Under the Philippine constitution, an impeachment triggers a Senate trial. A guilty verdict would result in Duterte being barred from politics and sidelined from the 2028 presidential race.

The latest impeachment bid faces a changed environment with the vice president ahead in recent polls, analysts told AFP.

“The political context will be very different, especially now that Sara declared her candidacy,” University of the Philippines political science professor Jean Franco said.

“It’s definitely going to weigh on the minds of the members of the House of Representatives,” Franco said, adding that a vote for impeachment would effectively see a lawmaker’s career “marked for death.” 
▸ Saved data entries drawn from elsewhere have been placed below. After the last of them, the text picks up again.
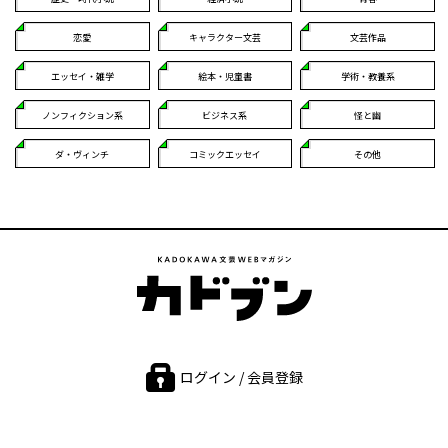
恋愛
キャラクター文芸
文芸作品
エッセイ・雑学
絵本・児童書
学術・教養系
ノンフィクション系
ビジネス系
怪と幽
ダ・ヴィンチ
コミックエッセイ
その他
ログイン / 会員登録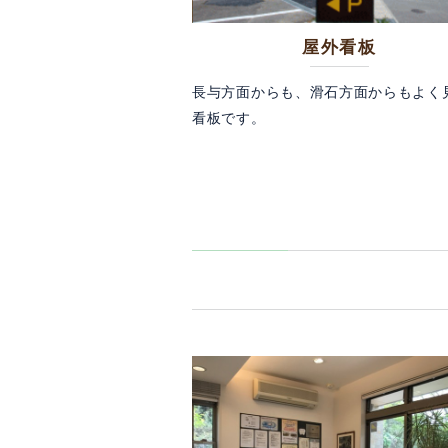
屋外看板
長与方面からも、滑石方面からもよく
看板です。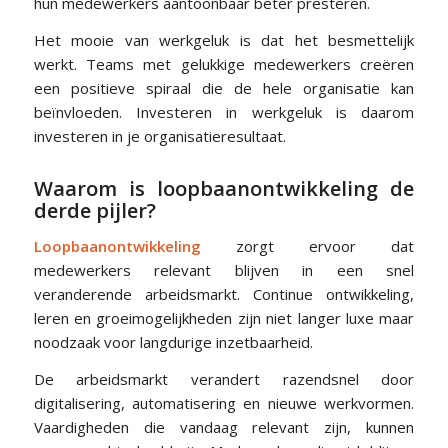
hun medewerkers aantoonbaar beter presteren.
Het mooie van werkgeluk is dat het besmettelijk
werkt. Teams met gelukkige medewerkers creëren
een positieve spiraal die de hele organisatie kan
beïnvloeden. Investeren in werkgeluk is daarom
investeren in je organisatieresultaat.
Waarom is loopbaanontwikkeling de
derde pijler?
Loopbaanontwikkeling
zorgt ervoor dat
medewerkers relevant blijven in een snel
veranderende arbeidsmarkt. Continue ontwikkeling,
leren en groeimogelijkheden zijn niet langer luxe maar
noodzaak voor langdurige inzetbaarheid.
De arbeidsmarkt verandert razendsnel door
digitalisering, automatisering en nieuwe werkvormen.
Vaardigheden die vandaag relevant zijn, kunnen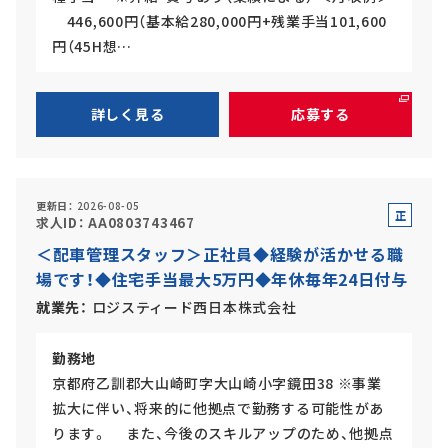
446,600円（基本給280,000円+残業手当101,600
円（45H想…
詳しく見る
応募する
更新日
2026-08-05
正
求人ID
AA0803743467
社
＜配車管理スタッフ＞正社員◆経験が活かせる職
員
場です！◆住宅手当最大5万円◆年休毎年24日付与
就業先
ロジスティード西日本株式会社
勤務地
京都府乙訓郡大山崎町字大山崎小字鏡田38 ※事業
拡大に伴い、将来的に他拠点で勤務する可能性があ
ります。 また、今後のスキルアップのため、他拠点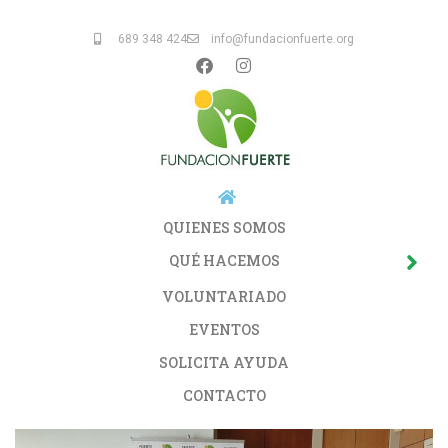
689 348 424
info@fundacionfuerte.org
QUIENES SOMOS
QUÉ HACEMOS
VOLUNTARIADO
EVENTOS
SOLICITA AYUDA
CONTACTO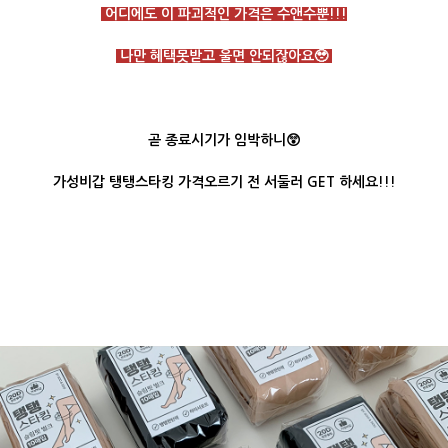
어디에도 이 파괴적인 가격은 수앤수뿐!!!
나만 혜택못받고 울면 안되잖아요🥹
곧 종료시기가 임박하니😲
가성비갑 탱탱스타킹 가격오르기 전 서둘러 GET 하세요!!!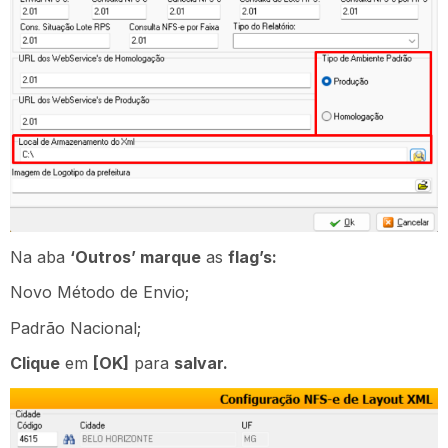
Na aba
‘Outros’ marque
as
flag’s:
Novo Método de Envio;
Padrão Nacional;
Clique
em
[OK]
para
salvar.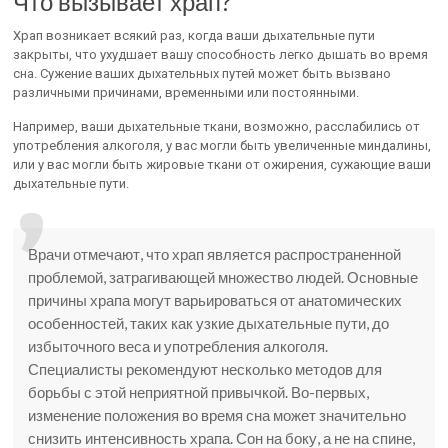
Что вызывает храп?
Храп возникает всякий раз, когда ваши дыхательные пути
закрыты, что ухудшает вашу способность легко дышать во время
сна. Сужение ваших дыхательных путей может быть вызвано
различными причинами, временными или постоянными.
Например, ваши дыхательные ткани, возможно, расслабились от
употребления алкоголя, у вас могли быть увеличенные миндалины,
или у вас могли быть жировые ткани от ожирения, сужающие ваши
дыхательные пути.
Врачи отмечают, что храп является распространенной
проблемой, затрагивающей множество людей. Основные
причины храпа могут варьироваться от анатомических
особенностей, таких как узкие дыхательные пути, до
избыточного веса и употребления алкоголя.
Специалисты рекомендуют несколько методов для
борьбы с этой неприятной привычкой. Во-первых,
изменение положения во время сна может значительно
снизить интенсивность храпа. Сон на боку, а не на спине,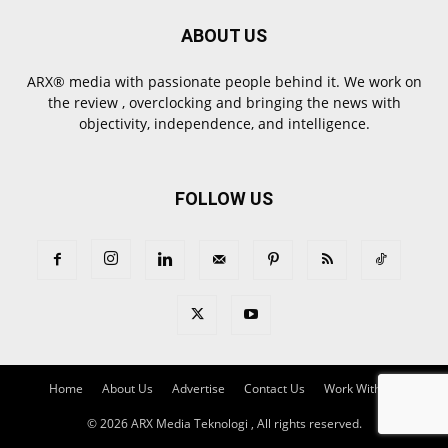
ABOUT US
ARX® media with passionate people behind it. We work on
the review , overclocking and bringing the news with
objectivity, independence, and intelligence.
FOLLOW US
Home
About Us
Advertise
Contact Us
Work With Us
© 2026 ARX Media Teknologi , All rights reserved.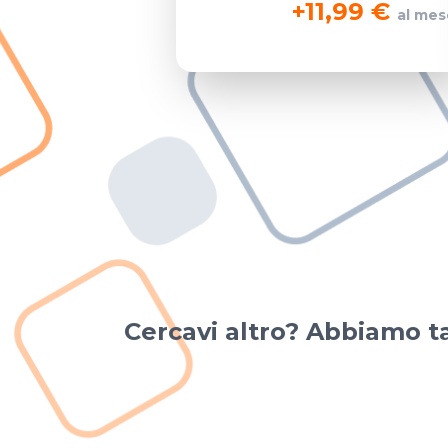
+
11,99 €
al mes
Cercavi altro? Abbiamo ta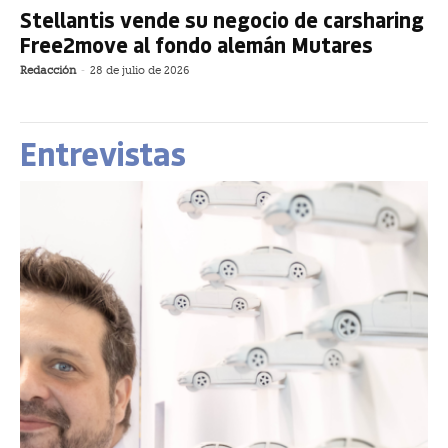
Stellantis vende su negocio de carsharing
Free2move al fondo alemán Mutares
Redacción
-
28 de julio de 2026
Entrevistas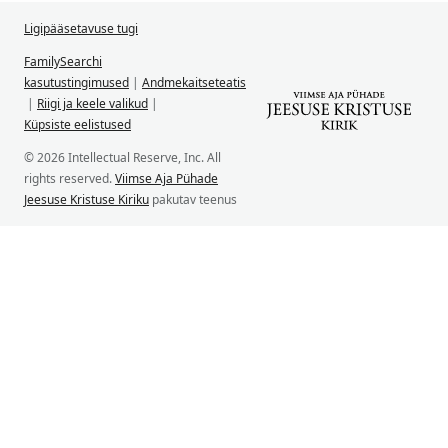
Ligipääsetavuse tugi
FamilySearchi
kasutustingimused
|
Andmekaitseteatis
|
Riigi ja keele valikud
|
Küpsiste eelistused
© 2026 Intellectual Reserve, Inc. All
rights reserved.
Viimse Aja Pühade
Jeesuse Kristuse Kiriku
pakutav teenus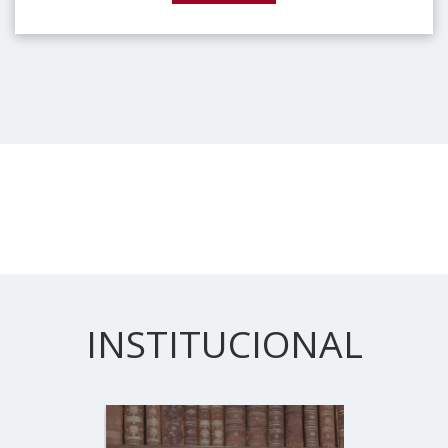
INSTITUCIONAL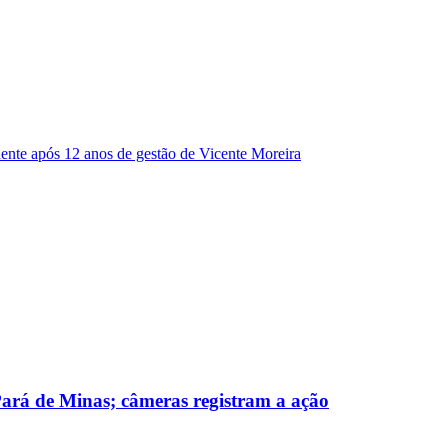
dente após 12 anos de gestão de Vicente Moreira
 Pará de Minas; câmeras registram a ação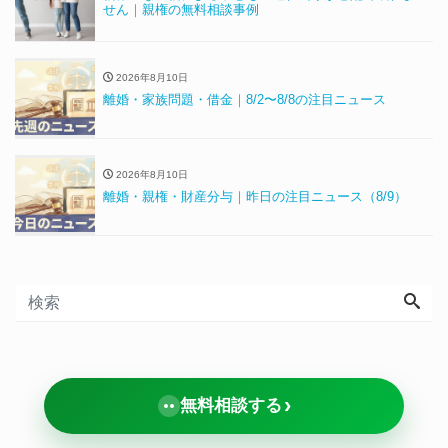
せん｜親権の無料相談事例
2026年8月10日
離婚・家族問題・借金｜8/2〜8/8の注目ニュース
2026年8月10日
離婚・親権・財産分与｜昨日の注目ニュース（8/9）
›
無料相談する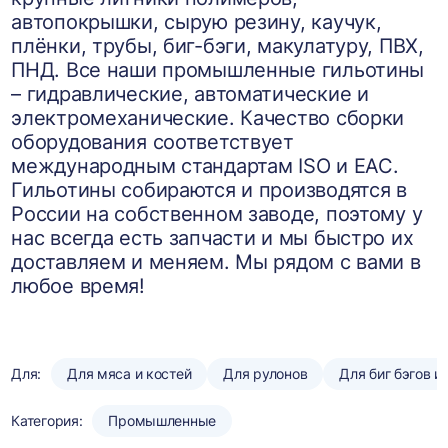
автопокрышки, сырую резину, каучук,
плёнки, трубы, биг-бэги, макулатуру, ПВХ,
ПНД. Все наши промышленные гильотины
– гидравлические, автоматические и
электромеханические. Качество сборки
оборудования соответствует
международным стандартам ISO и EAC.
Гильотины собираются и производятся в
России на собственном заводе, поэтому у
нас всегда есть запчасти и мы быстро их
доставляем и меняем. Мы рядом с вами в
любое время!
Для:
Для мяса и костей
Для рулонов
Для биг бэгов и
Категория:
Промышленные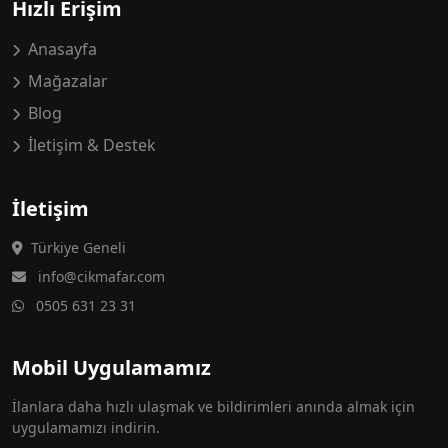
Hızlı Erişim
Anasayfa
Mağazalar
Blog
İletişim & Destek
İletişim
Türkiye Geneli
info@cikmafar.com
0505 631 23 31
Mobil Uygulamamız
İlanlara daha hızlı ulaşmak ve bildirimleri anında almak için
uygulamamızı indirin.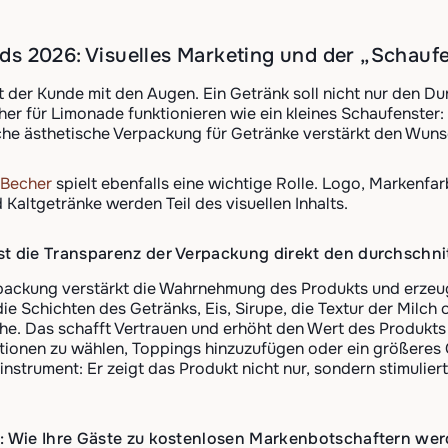
s 2026: Visuelles Marketing und der „Schaufe
 der Kunde mit den Augen. Ein Getränk soll nicht nur den Durs
er für Limonade funktionieren wie ein kleines Schaufenster: 
lche ästhetische Verpackung für Getränke verstärkt den Wuns
 Becher
spielt ebenfalls eine wichtige Rolle. Logo, Markenf
 Kaltgetränke werden Teil des visuellen Inhalts.
t die Transparenz der Verpackung direkt den durchschnit
packung verstärkt die Wahrnehmung des Produkts und erzeug
e Schichten des Getränks, Eis, Sirupe, die Textur der Milch 
che. Das schafft Vertrauen und erhöht den Wert des Produkts
ptionen zu wählen, Toppings hinzuzufügen oder ein größeres
instrument: Er zeigt das Produkt nicht nur, sondern stimulie
t: Wie Ihre Gäste zu kostenlosen Markenbotschaftern we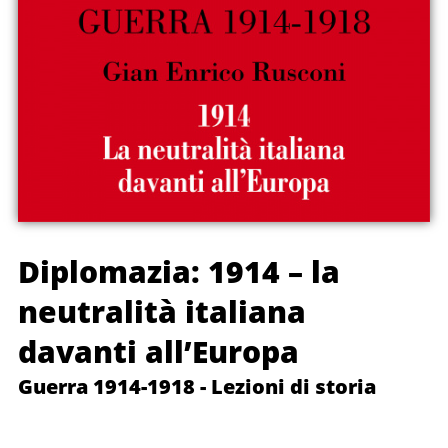
all’Europa
Diplomazia: 1914 – la
neutralità italiana
davanti all’Europa
Guerra 1914-1918 - Lezioni di storia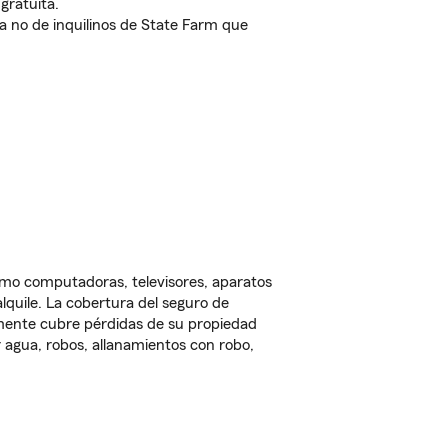
gratuita.
nda no de inquilinos de State Farm que
omo computadoras, televisores, aparatos
lquile. La cobertura del seguro de
lmente cubre pérdidas de su propiedad
 agua, robos, allanamientos con robo,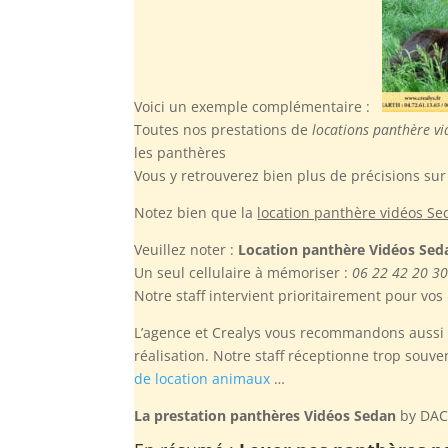
Voici un exemple complémentaire :
Toutes nos prestations de
locations panthère v
les panthères
Vous y retrouverez bien plus de précisions sur 
Notez bien
que la
location panthère vidéos S
Veuillez noter :
Location panthère Vidéos Sed
Un seul cellulaire à mémoriser :
06 22 42 20 3
Notre staff intervient prioritairement pour vo
L’agence et Crealys vous recommandons aussi d
réalisation. Notre staff réceptionne trop souv
de location animaux
…
La prestation panthères Vidéos Sedan
by DACT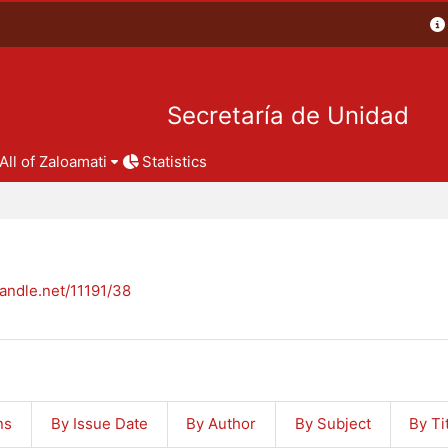
Secretaría de Unidad
All of Zaloamati
Statistics
handle.net/11191/38
ns
By Issue Date
By Author
By Subject
By Ti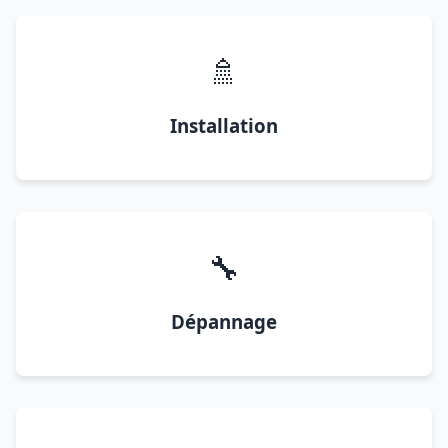
🚿
Installation
🔧
Dépannage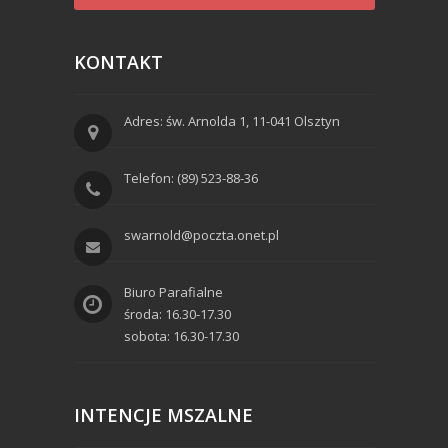
KONTAKT
Adres: św. Arnolda 1, 11-041 Olsztyn
Telefon: (89) 523-88-36
swarnold@poczta.onet.pl
Biuro Parafialne
środa: 16.30-17.30
sobota: 16.30-17.30
INTENCJE MSZALNE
Anthony Lawrence Borja, an associate professor of political science at De La Salle University agreed saying: “It is ultimately a question of whether the patronage of the current administration outweighs their fear of Duterte’s condemnation.”

The same committee hearing the case against Duterte last month tossed out a pair of impeachment complaints against Marcos, ruling that allegations of corruption over a scandal involving bogus flood control projects lacked substance.

Michael Wesley Poa, spokesman for Duterte’s defense team, told AFP they were closely monitoring deliberations and trusted “the same standards” used in the Marcos hearing would be applied.